__Records from a dataset__
++++++++++++++++++++

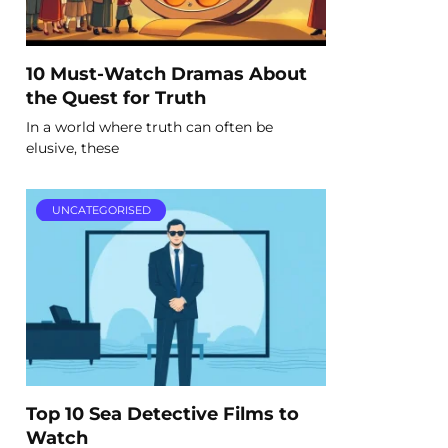
10 Must-Watch Dramas About
the Quest for Truth
In a world where truth can often be
elusive, these
UNCATEGORISED
Top 10 Sea Detective Films to
Watch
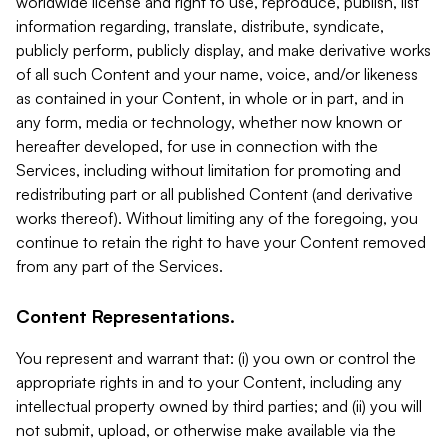
worldwide license and right to use, reproduce, publish, list
information regarding, translate, distribute, syndicate,
publicly perform, publicly display, and make derivative works
of all such Content and your name, voice, and/or likeness
as contained in your Content, in whole or in part, and in
any form, media or technology, whether now known or
hereafter developed, for use in connection with the
Services, including without limitation for promoting and
redistributing part or all published Content (and derivative
works thereof). Without limiting any of the foregoing, you
continue to retain the right to have your Content removed
from any part of the Services.
Content Representations.
You represent and warrant that: (i) you own or control the
appropriate rights in and to your Content, including any
intellectual property owned by third parties; and (ii) you will
not submit, upload, or otherwise make available via the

++++++++++++++++++++

__What the exercise asks__
Extract exactly and only the lines above from the line containing "as contained in" through the line containing "appropriate rights in", both end lines included.

__Response box__
as contained in your Content, in whole or in part, and in
any form, media or technology, whether now known or
hereafter developed, for use in connection with the
Services, including without limitation for promoting and
redistributing part or all published Content (and derivative
works thereof). Without limiting any of the foregoing, you
continue to retain the right to have your Content removed
from any part of the Services.
Content Representations.
You represent and warrant that: (i) you own or control the
appropriate rights in and to your Content, including any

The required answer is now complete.